Ce récit-poème s’annonce en effet dès le départ comme un « thrène » antique, une lamentation funèbre, la langue, le langage assurant une continuité entre les événements et les êtres, même s’il est difficile et dérisoire de mettre des mots sur le drame, de le mettre en mots. Juste la poète annonce-t-elle vouloir laisser quelques « traces de silence » qui rendent compte de « l’écho muet du fond des mers ».

Après la catastrophe (dénouement de la tragédie au sens antique), retour au temps de l’écriture, à la fois rêverie et réflexion, ombres mêlées ici, là-bas. Les deux calligrammes (nef et ancre/flèche) de clôture semblent faire écho aux idéogrammes envoyés sur son téléphone portable par Yuko, retrouvé(s) bien après par les plongeurs : « tsunami énorme ».

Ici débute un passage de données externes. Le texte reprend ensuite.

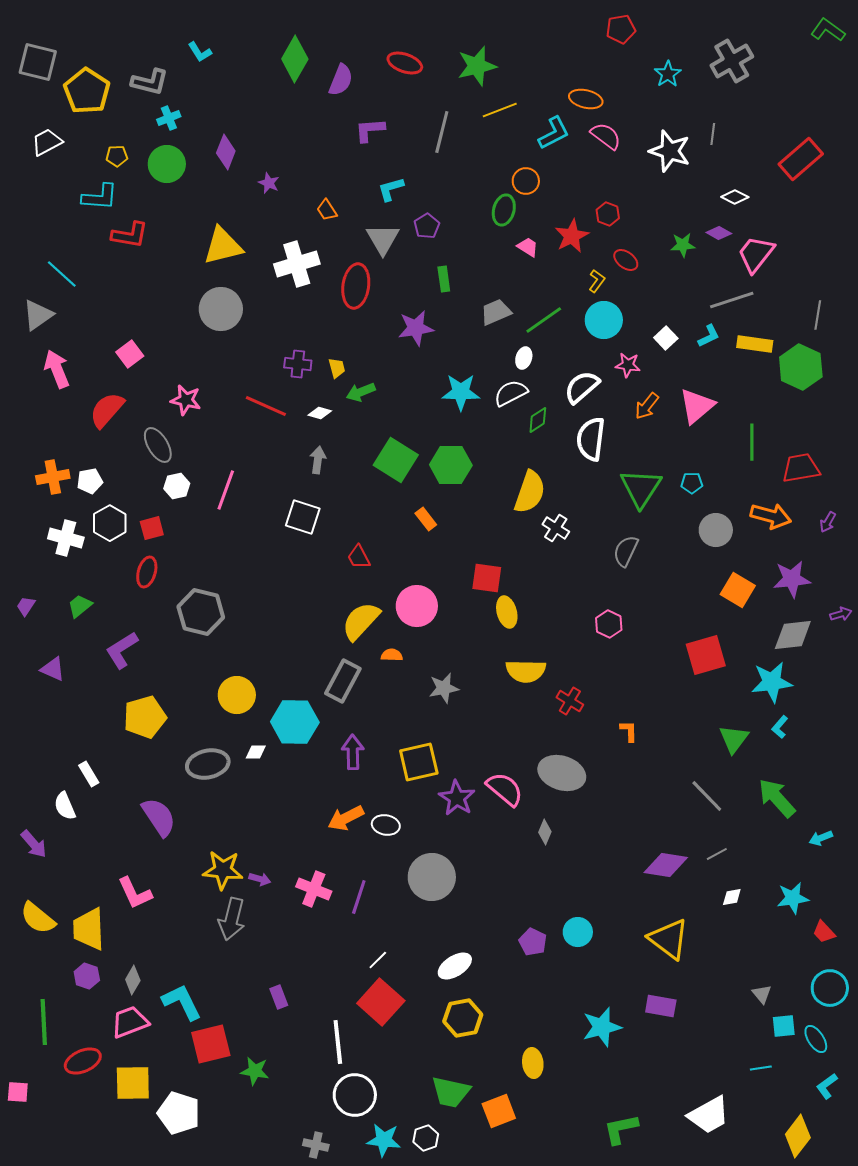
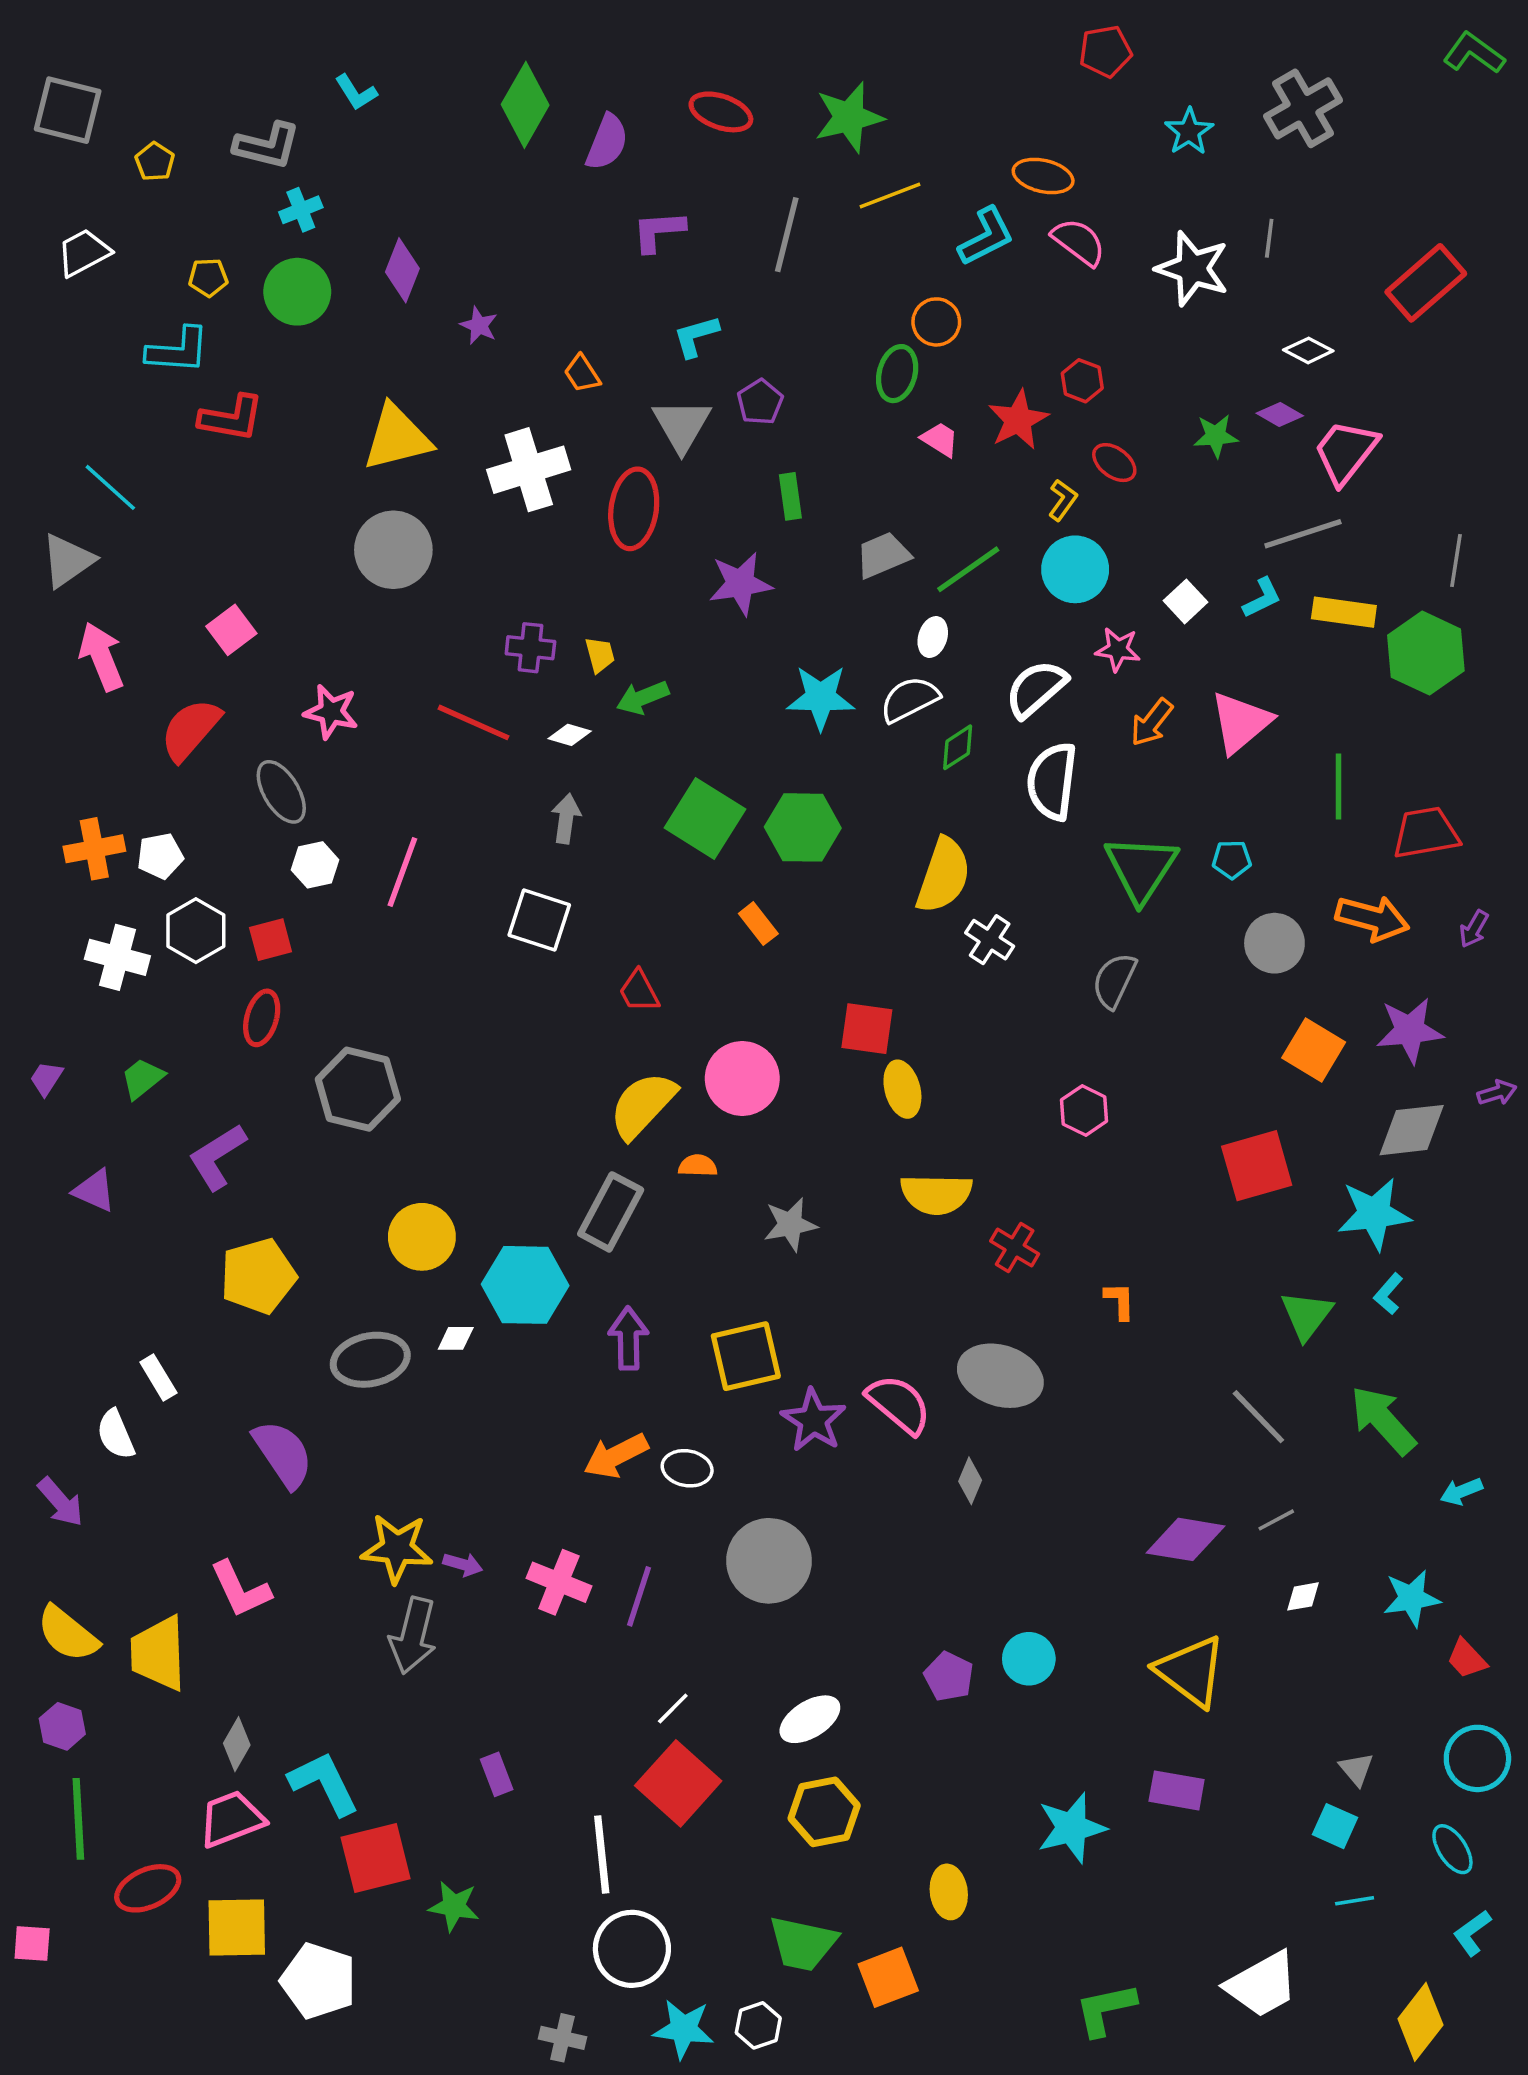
yellow pentagon: (87, 91) -> (155, 162), size x0.5
purple hexagon: (87, 976) -> (62, 1726), moved
cyan square: (784, 1026) -> (1335, 1826), moved, turned 30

Fluidité aquatique, les frontières s’effacent. La douceur de l’air fait place à celle de l’eau, malgré les crânes, les « carcasses rouillées », les « poulpes bleus » et « les algues échevelées ». Yasuo, fidèle à son amour, poursuit sans relâche sa quête impossible, la vie aussi qui fait tourner « ses boucles infinies. »

Et résonne en  « l’HOMME » le « AUM » du grand tout.

N.B. On peut retrouver sur le net plusieurs sites relatant l’émouvante histoire de Yasuo Takamatsu.